I want to prove that there exists a $m\in\mathbb{N}$ such that $g^{m}(z) = z^{d^{m}} = z$.
Notice that since $z\in U$, we know that $\text{ord}_{z}\mid p-1$ or $\text{ord}_{z}\mid p+1$.
This question comes from studying the periodicity of Chebyshev polynomials on finite fields.
I first read the question as asking for an integer $m$ such that $g^m(z)=z$ holds for all $z\in U$. After a second reading I'm no longer sure. May be it is about a specific element $z$? That changes the situation somewhat.

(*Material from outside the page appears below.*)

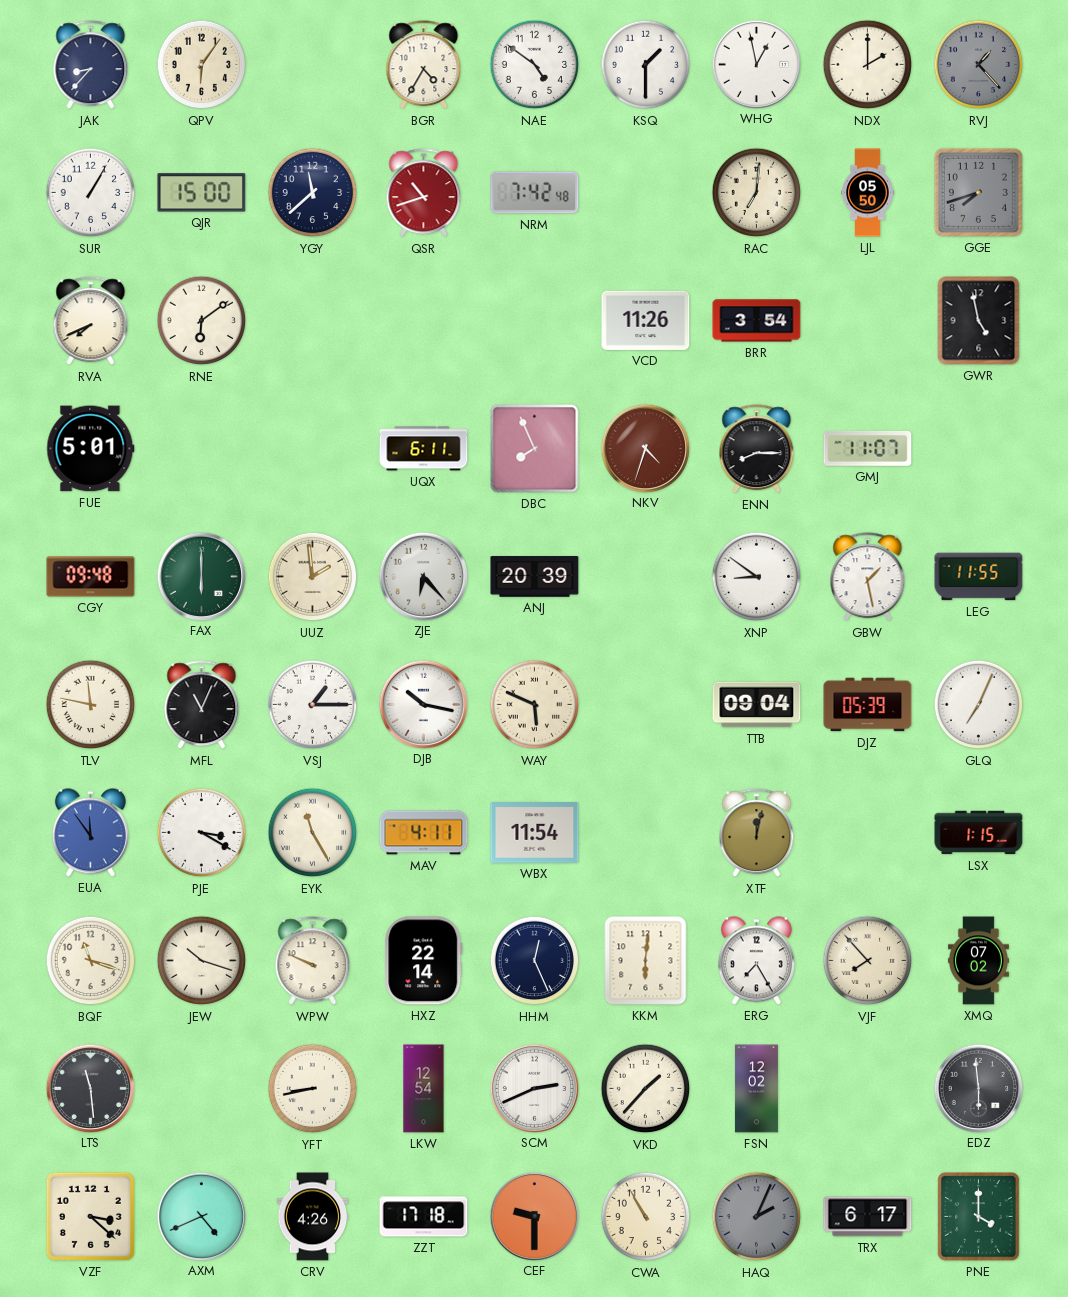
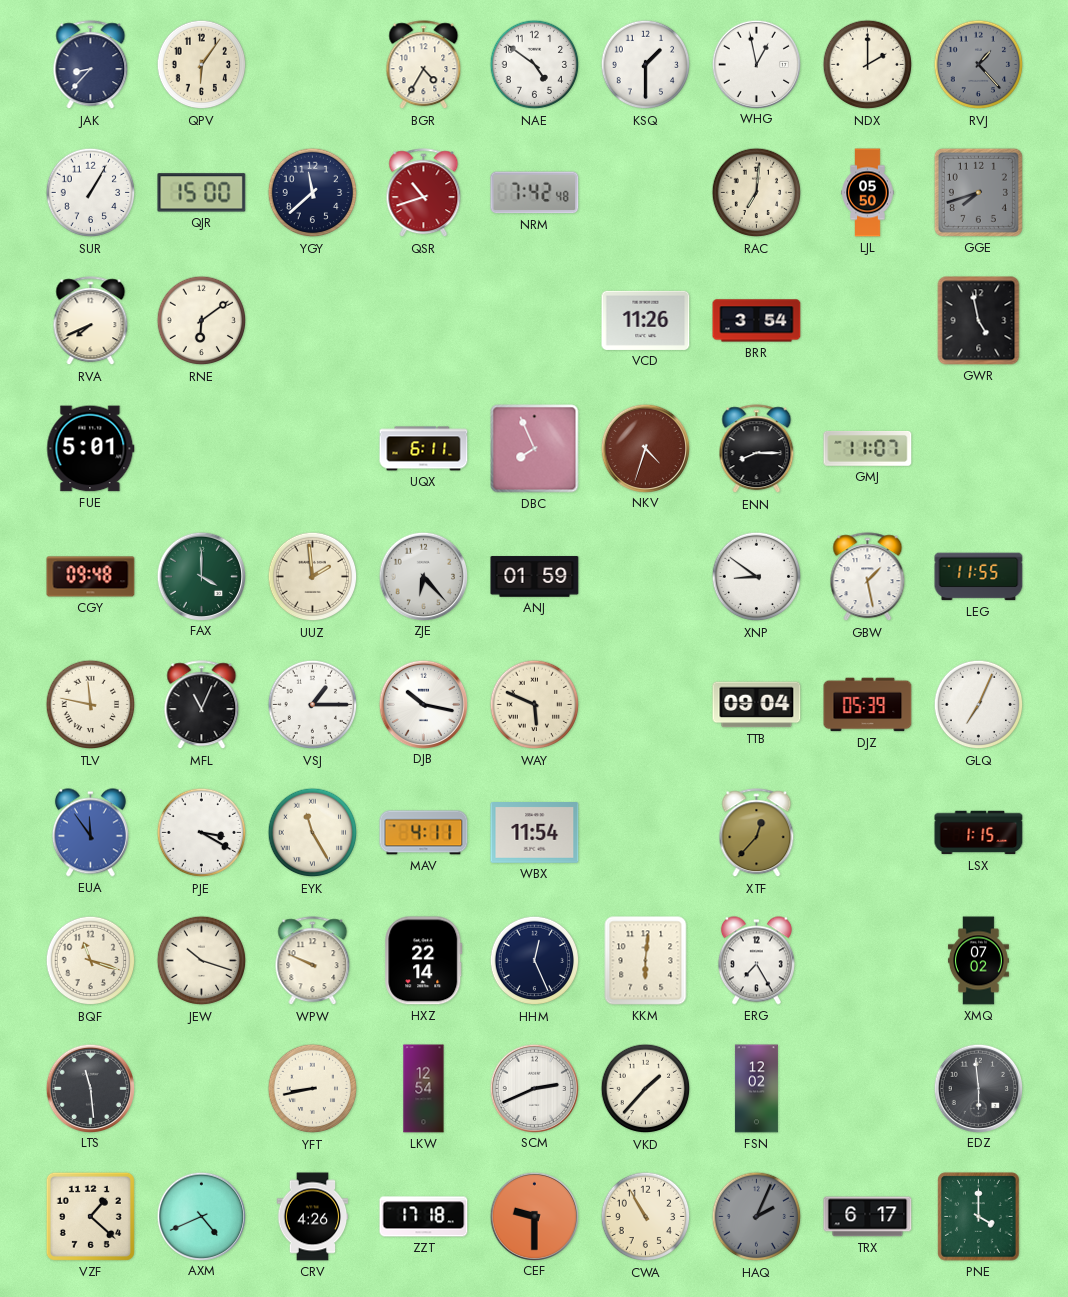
FAX: 6:00 -> 4:00
ANJ: 20:39 -> 01:59
XTF: 12:02 -> 12:37
VJF: 7:53 -> none
VZF: 3:22 -> 1:22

[The old answer assuming we want the identity to hold for all $z\in U$.]
Such an integer $m$ exists if and only if $\gcd(d,p^2-1)=1$.
If $\gcd(d,p^2-1)$ then the coset of $d$ has finite order $m>0$ in the multiplicative group $\Bbb{Z}_{p^2-1}^*$. So $d^m\equiv1\pmod{p^2-1}$ implying that the desired identity $z^{d^m}=z$ holds for all the elements $z\in \Bbb{F}_{p^2}^*$, and in particular for all the elements of $U$.

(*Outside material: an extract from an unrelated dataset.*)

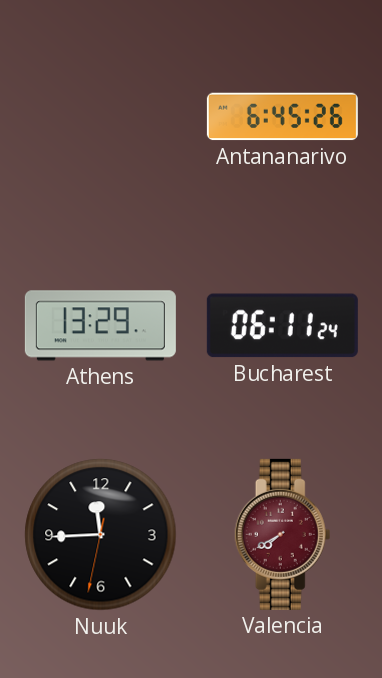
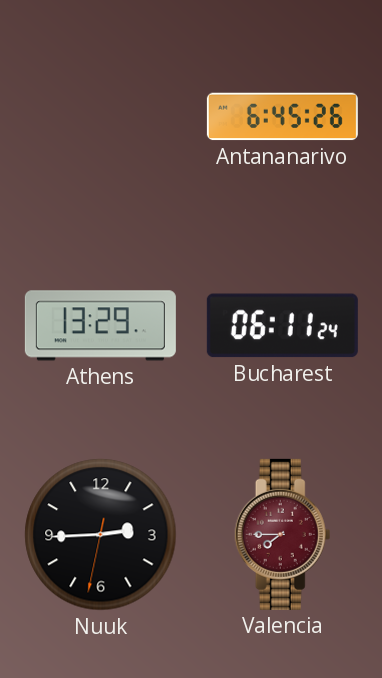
Nuuk: 11:44 -> 2:44
Valencia: 7:40 -> 7:45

On the other hand, if $d$ has a common factor with $p-1$ (resp. with $p+1$), then the restriction of $g$ to $\Bbb{F}_p^*$ (resp. to $U_{p+1}$) is not injective. Therefore the same holds for all the iterations $g^m$.
[Then the update about an individual $z\in U$.]

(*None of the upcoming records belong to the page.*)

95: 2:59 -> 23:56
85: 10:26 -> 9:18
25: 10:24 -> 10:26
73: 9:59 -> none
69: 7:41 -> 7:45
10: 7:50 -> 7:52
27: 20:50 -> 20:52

If we fix an element $z\in U$, then the answer depends on the order of $z$. Let's denote it by $\ell$, so $z^\ell=1$. This time, as observed by the asker, we only require $\gcd(d,\ell)=1$. Anyway, we need the integer $m$ to satisfy the congruence $d^m\equiv1\pmod\ell$. With the assumption on $\gcd$ in place, we know that the residue class of $d$ is an element of the multiplicative group $G=\Bbb{Z}_{\ell}^*$. We can simply use $m=\mathrm{ord}_G(d)$. In other words, the answer exists.